## [Prompt]
Begin at the line where "wie beispielsweise Prien" appears and reproduce exactly every line through the end of the data below, both included, skipping pictures.
_ _ _ _
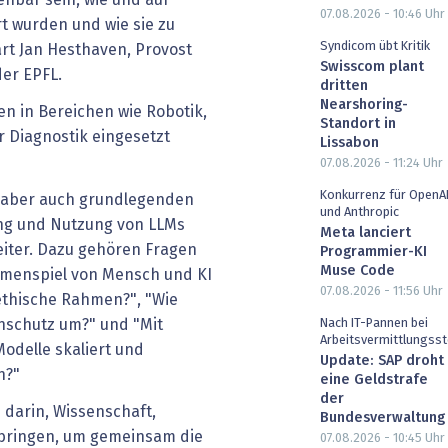
07.08.2026 - 10:46
Uhr
rt wurden und wie sie zu
Syndicom übt Kritik
rt Jan Hesthaven, Provost
Swisscom plant
er EPFL.
dritten
Nearshoring-
en in Bereichen wie Robotik,
Standort in
 Diagnostik eingesetzt
Lissabon
07.08.2026 - 11:24
Uhr
Konkurrenz für OpenA
e aber auch grundlegenden
und Anthropic
ung und Nutzung von LLMs
Meta lanciert
weiter. Dazu gehören Fragen
Programmier-KI
Muse Code
ammenspiel von Mensch und KI
07.08.2026 - 11:56
Uhr
 ethische Rahmen?", "Wie
Nach IT-Pannen bei
nschutz um?" und "Mit
Arbeitsvermittlungsst
delle skaliert und
Update: SAP droht
n?"
eine Geldstrafe
der
h darin, Wissenschaft,
Bundesverwaltung
ubringen, um gemeinsam die
07.08.2026 - 10:45
Uhr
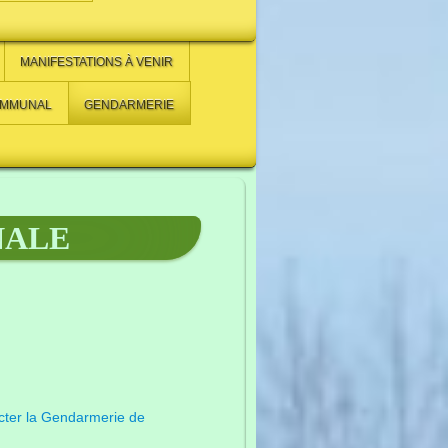
MANIFESTATIONS À VENIR
OMMUNAL
GENDARMERIE
NALE
cter la Gendarmerie de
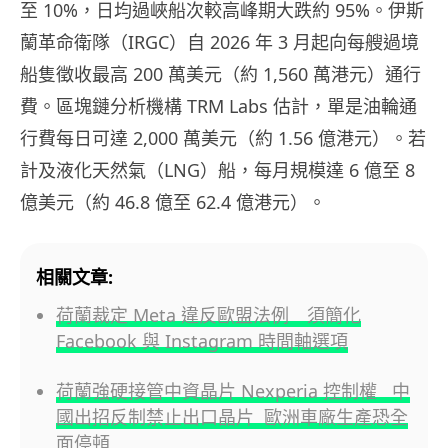
至 10%，日均過峽船次較高峰期大跌約 95%。伊斯
蘭革命衛隊（IRGC）自 2026 年 3 月起向每艘過境
船隻徵收最高 200 萬美元（約 1,560 萬港元）通行
費。區塊鏈分析機構 TRM Labs 估計，單是油輪通
行費每日可達 2,000 萬美元（約 1.56 億港元）。若
計及液化天然氣（LNG）船，每月規模達 6 億至 8
億美元（約 46.8 億至 62.4 億港元）。
相關文章:
荷蘭裁定 Meta 違反歐盟法例 須簡化
Facebook 與 Instagram 時間軸選項
荷蘭強硬接管中資晶片 Nexperia 控制權 中
國出招反制禁止出口晶片 歐洲車廠生產恐全
面停頓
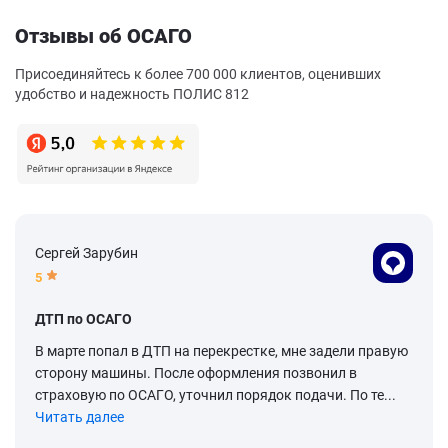
Отзывы об ОСАГО
Присоединяйтесь к более 700 000 клиентов, оценивших
удобство и надежность ПОЛИС 812
Сергей Зарубин
5
ДТП по ОСАГО
В марте попал в ДТП на перекрестке, мне задели правую
сторону машины. После оформления позвонил в
страховую по ОСАГО, уточнил порядок подачи. По те...
Читать далее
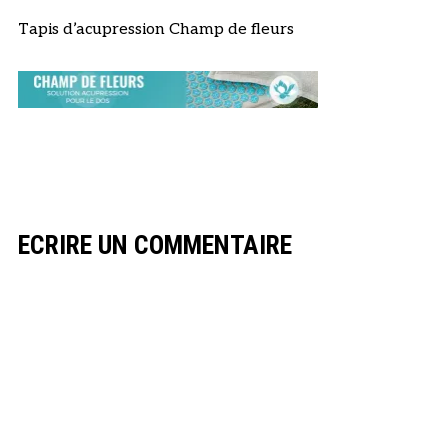
Tapis d’acupression Champ de fleurs
ECRIRE UN COMMENTAIRE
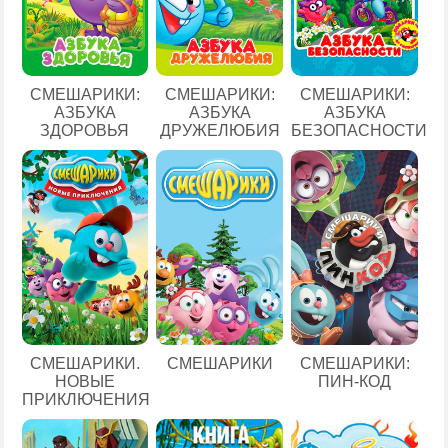
СМЕШАРИКИ:
СМЕШАРИКИ:
СМЕШАРИКИ:
АЗБУКА
АЗБУКА
АЗБУКА
ЗДОРОВЬЯ
ДРУЖЕЛЮБИЯ
БЕЗОПАСНОСТИ
СМЕШАРИКИ.
СМЕШАРИКИ
СМЕШАРИКИ:
НОВЫЕ
ПИН-КОД
ПРИКЛЮЧЕНИЯ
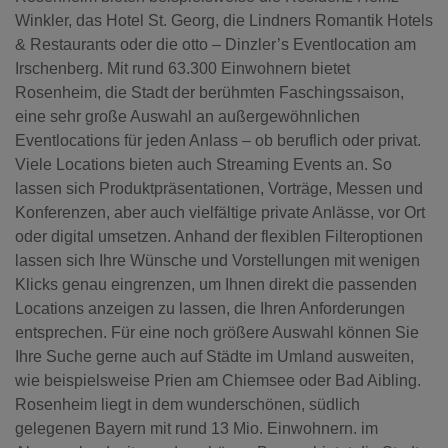
Winkler, das Hotel St. Georg, die Lindners Romantik Hotels
& Restaurants oder die otto – Dinzler’s Eventlocation am
Irschenberg. Mit rund 63.300 Einwohnern bietet
Rosenheim, die Stadt der berühmten Faschingssaison,
eine sehr große Auswahl an außergewöhnlichen
Eventlocations für jeden Anlass – ob beruflich oder privat.
Viele Locations bieten auch Streaming Events an. So
lassen sich Produktpräsentationen, Vorträge, Messen und
Konferenzen, aber auch vielfältige private Anlässe, vor Ort
oder digital umsetzen. Anhand der flexiblen Filteroptionen
lassen sich Ihre Wünsche und Vorstellungen mit wenigen
Klicks genau eingrenzen, um Ihnen direkt die passenden
Locations anzeigen zu lassen, die Ihren Anforderungen
entsprechen. Für eine noch größere Auswahl können Sie
Ihre Suche gerne auch auf Städte im Umland ausweiten,
wie beispielsweise Prien am Chiemsee oder Bad Aibling.
Rosenheim liegt in dem wunderschönen, südlich
gelegenen Bayern mit rund 13 Mio. Einwohnern. im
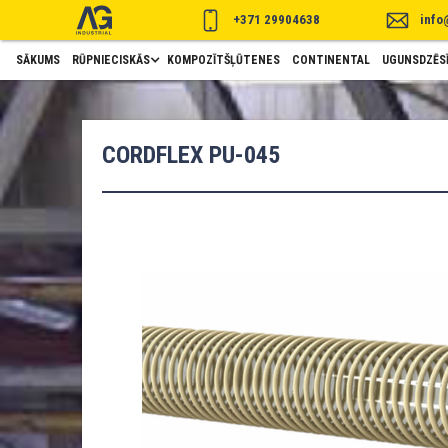
+371 29904638
info
SĀKUMS
RŪPNIECISKĀS
KOMPOZĪTŠĻŪTENES
CONTINENTAL
UGUNSDZĒSĪ
CORDFLEX PU-045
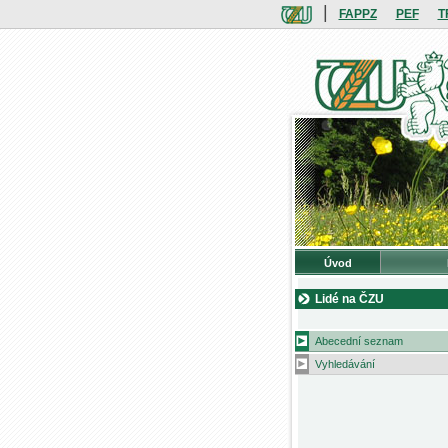
|
FAPPZ
PEF
T
Úvod
Lidé na ČZU
Abecední seznam
Vyhledávání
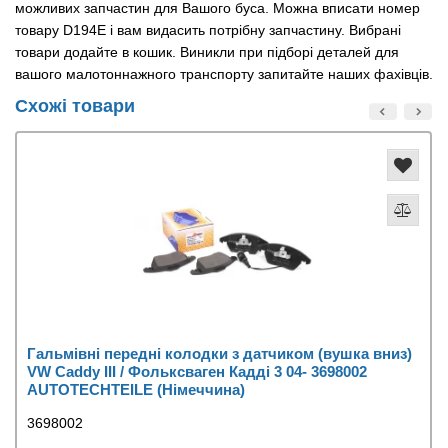
можливих запчастин для Вашого буса. Можна вписати номер
товару D194E і вам видасить потрібну запчастину. Вибрані
товари додайте в кошик. Виникли при підборі деталей для
вашого малотоннажного транспорту запитайте наших фахівців.
Схожі товари
Гальмівні передні колодки з датчиком (вушка вниз)
VW Caddy III / Фольксваген Кадді 3 04- 3698002
AUTOTECHTEILE (Німеччина)
3698002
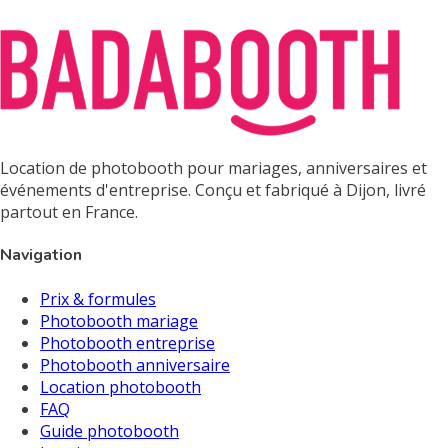
Location de photobooth pour mariages, anniversaires et
événements d'entreprise. Conçu et fabriqué à Dijon, livré
partout en France.
Navigation
Prix & formules
Photobooth mariage
Photobooth entreprise
Photobooth anniversaire
Location photobooth
FAQ
Guide photobooth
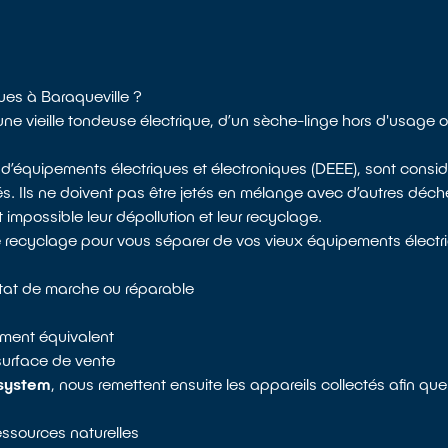
ques à Baraqueville ?
’une vieille tondeuse électrique, d’un sèche-linge hors d'usage
 d’équipements électriques et électroniques (DEEE), sont con
és. Ils ne doivent pas être jetés en mélange avec d’autres déch
impossible leur dépollution et leur recyclage.
de recyclage pour vous séparer de vos vieux équipements électri
état de marche ou réparable
pement équivalent
surface de vente
system
, nous remettent ensuite les appareils collectés afin qu
ressources naturelles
_ _ _ _
## [Result]
wie beispielsweise Prien am Chiemsee oder Bad Aibling.
Rosenheim liegt in dem wunderschönen, südlich
gelegenen Bayern mit rund 13 Mio. Einwohnern. im
+371 29904638
info
SĀKUMS
RŪPNIECISKĀS
KOMPOZĪTŠĻŪTENES
CONTINENTAL
UGUNSDZĒSĪ
CORDFLEX PU-045
|
FAPPZ
PEF
T
Úvod
Lidé na ČZU
Abecední seznam
Vyhledávání
можливих запчастин для Вашого буса. Можна вписати номер
товару D194E і вам видасить потрібну запчастину. Вибрані
товари додайте в кошик. Виникли при підборі деталей для
вашого малотоннажного транспорту запитайте наших фахівців.
Схожі товари
Гальмівні передні колодки з датчиком (вушка вниз)
VW Caddy III / Фольксваген Кадді 3 04- 3698002
AUTOTECHTEILE (Німеччина)
3698002
Location de photobooth pour mariages, anniversaires et
événements d'entreprise. Conçu et fabriqué à Dijon, livré
partout en France.
Navigation
Prix & formules
Photobooth mariage
Photobooth entreprise
Photobooth anniversaire
Location photobooth
FAQ
Guide photobooth
ques à Baraqueville ?
’une vieille tondeuse électrique, d’un sèche-linge hors d'usage
 d’équipements électriques et électroniques (DEEE), sont con
és. Ils ne doivent pas être jetés en mélange avec d’autres déch
impossible leur dépollution et leur recyclage.
de recyclage pour vous séparer de vos vieux équipements électri
état de marche ou réparable
pement équivalent
surface de vente
system
, nous remettent ensuite les appareils collectés afin qu
ressources naturelles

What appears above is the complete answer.